Institutions’ commercial real estate lending is once again under fire from regulators. Last month, I published an EDR Insight brief about the OCC’s twice-yearly report from examiners that highlighted an easing of underwriting standards for the third consecutive year.
On the heels of that survey came a joint statement from the three main bank regulators that is either a high alert, a gentle warning or friendly reminder depending on which news source you read. Given the timing just before Christmas and year-end, the statement may have gone unnoticed, but is worth drawing attention to as the new year gets underway.
In the December 18, 2015 joint release, the Statement on Prudent Risk Management for Commercial Lending, the Board of Governors of the Federal Reserve System, the Office of the Comptroller of the Currency and the Federal Deposit Insurance Corp. vowed to pay “special attention” to lending risks in 2016. Among the points made in the statement are:
- The agencies have “observed substantial growth in many CRE asset and lending markets, increased competitive pressures, and an easing of CRE underwriting standards.”
- Financial institutions are being advised to review their CRE lending policies to ensure that they “maintain underwriting discipline and exercise prudent risk-management practices to identify, measure, monitor, and manage the risks arising from CRE lending.”
- Banks that have seen substantial growth in their commercial real estate lending or whose expansion strategies call for it will get the most scrutiny.
- Those with insufficient safeguards may be told to reduce their risk tolerance or to raise additional capital to mitigate the risk.
“When conducting examinations that include a review of CRE lending activities, the agencies will focus on financial institutions’ implementation of the prudent principles… In particular, the agencies will focus on those financial institutions that have recently experienced… substantial growth in CRE lending activity.”
Statement on Prudent Risk Management for Commercial Lending
During 2016, these three agencies vowed to continue to scrutinize risks associated with CRE lending and conduct examinations that may include a review of CRE lending activities and banks’ implementation of regulations and guidance.
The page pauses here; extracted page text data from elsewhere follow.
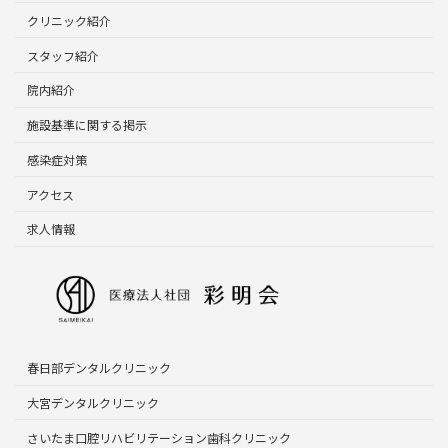
クリニック紹介
スタッフ紹介
院内紹介
施設基準に関する掲示
感染症対策
アクセス
求人情報
春日部デンタルクリニック
大宮デンタルクリニック
さいたま口腔リハビリテーション歯科クリニック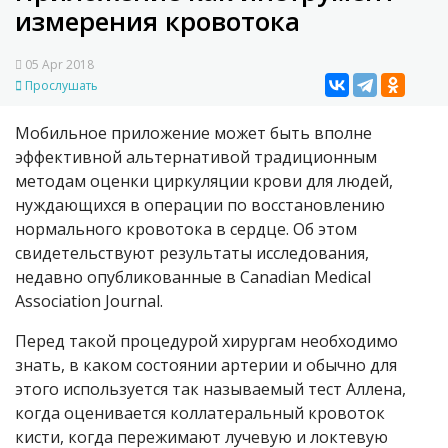
измерения кровотока
05 Apr 2018
Прослушать
Мобильное приложение может быть вполне
эффективной альтернативой традиционным
методам оценки циркуляции крови для людей,
нуждающихся в операции по восстановлению
нормального кровотока в сердце. Об этом
свидетельствуют результаты исследования,
недавно опубликованные в Canadian Medical
Association Journal.
Перед такой процедурой хирургам необходимо
знать, в каком состоянии артерии и обычно для
этого используется так называемый тест Аллена,
когда оценивается коллатеральный кровоток
кисти, когда пережимают лучевую и локтевую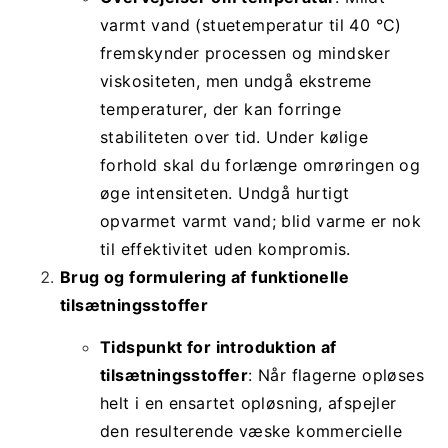
varmt vand (stuetemperatur til 40 °C)
fremskynder processen og mindsker
viskositeten, men undgå ekstreme
temperaturer, der kan forringe
stabiliteten over tid. Under kølige
forhold skal du forlænge omrøringen og
øge intensiteten. Undgå hurtigt
opvarmet varmt vand; blid varme er nok
til effektivitet uden kompromis.
Brug og formulering af funktionelle
tilsætningsstoffer
Tidspunkt for introduktion af
tilsætningsstoffer
: Når flagerne opløses
helt i en ensartet opløsning, afspejler
den resulterende væske kommercielle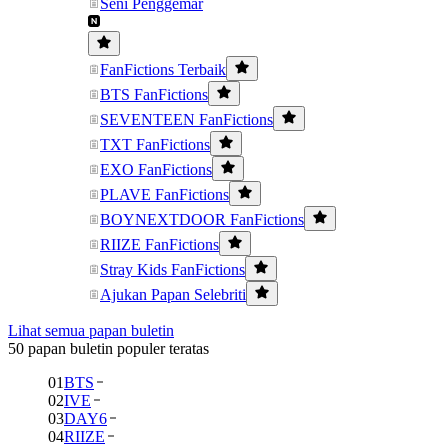
Seni Penggemar
FanFictions Terbaik
BTS FanFictions
SEVENTEEN FanFictions
TXT FanFictions
EXO FanFictions
PLAVE FanFictions
BOYNEXTDOOR FanFictions
RIIZE FanFictions
Stray Kids FanFictions
Ajukan Papan Selebriti
Lihat semua papan buletin
50 papan buletin populer teratas
01
BTS
02
IVE
03
DAY6
04
RIIZE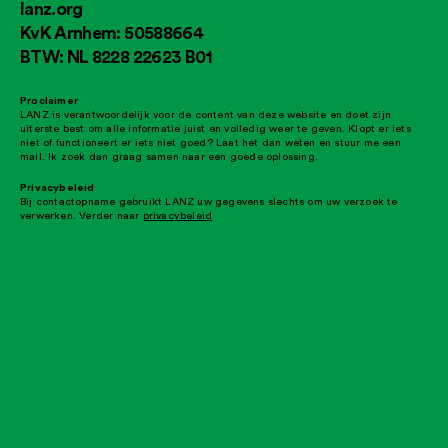
lanz.org
KvK Arnhem: 50588664
BTW: NL 8228 22623 B01
Proclaimer
LANZ is verantwoordelijk voor de content van deze website en doet zijn
uiterste best om alle informatie juist en volledig weer te geven. Klopt er iets
niet of functioneert er iets niet goed? Laat het dan weten en stuur me een
mail. Ik zoek dan graag samen naar een goede oplossing.
Privacybeleid
Bij contactopname gebruikt LANZ uw gegevens slechts om uw verzoek te
verwerken. Verder naar
privacybeleid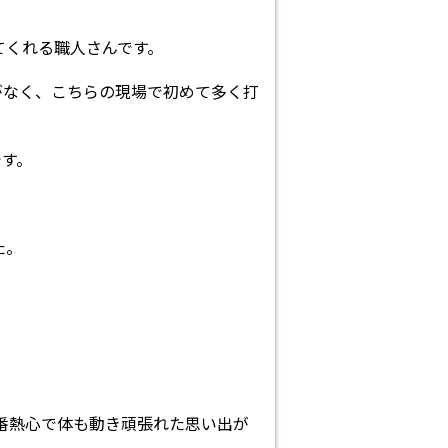
てくれる職人さんです。
がなく、こちらの現場で初めて多く打
です。
た。
一番熱心で体も動き頑張れた思い出が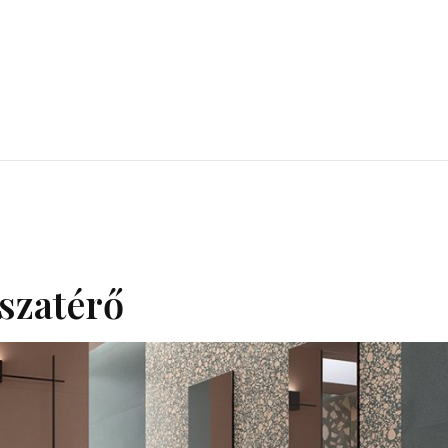
sszatérő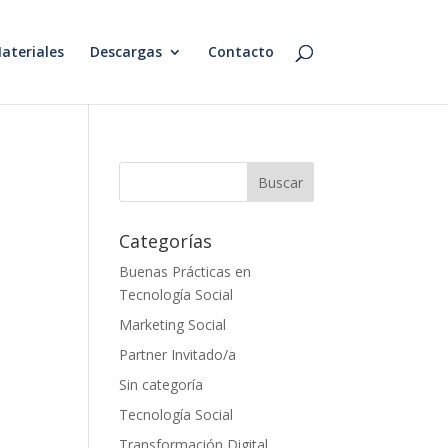
ateriales
Descargas
Contacto
Categorías
Buenas Prácticas en
Tecnología Social
Marketing Social
Partner Invitado/a
Sin categoría
Tecnología Social
Transformación Digital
The agencies may ask financial institutions found to have inadequate risk management practices and capital strategies to:
- develop a plan to identify, measure, monitor, and manage CRE concentrations,
- reduce risk tolerances in their underwriting standards, or
- raise additional capital to mitigate the risk associated with their CRE strategies or exposures.
FOR MORE INFORMATION
The entire 4-page Interagency Statement on Prudential Risk Management in Commercial Real Estate Lending can be found here.
Any lenders looking for a solid reference guide to current regulations/guidance related to commercial real estate lending will find a valuable table at the end of the statement.
In examinations of CRE lending activities, the agencies announced their intent to focus on an institution’s implementation of the prudent principals in the interagency “Concentrations in Commercial Real Estate Lending, Sound Risk Management Practices” (Concentration Guidance), 71 Fed. Reg. 74580 issued in December 2006.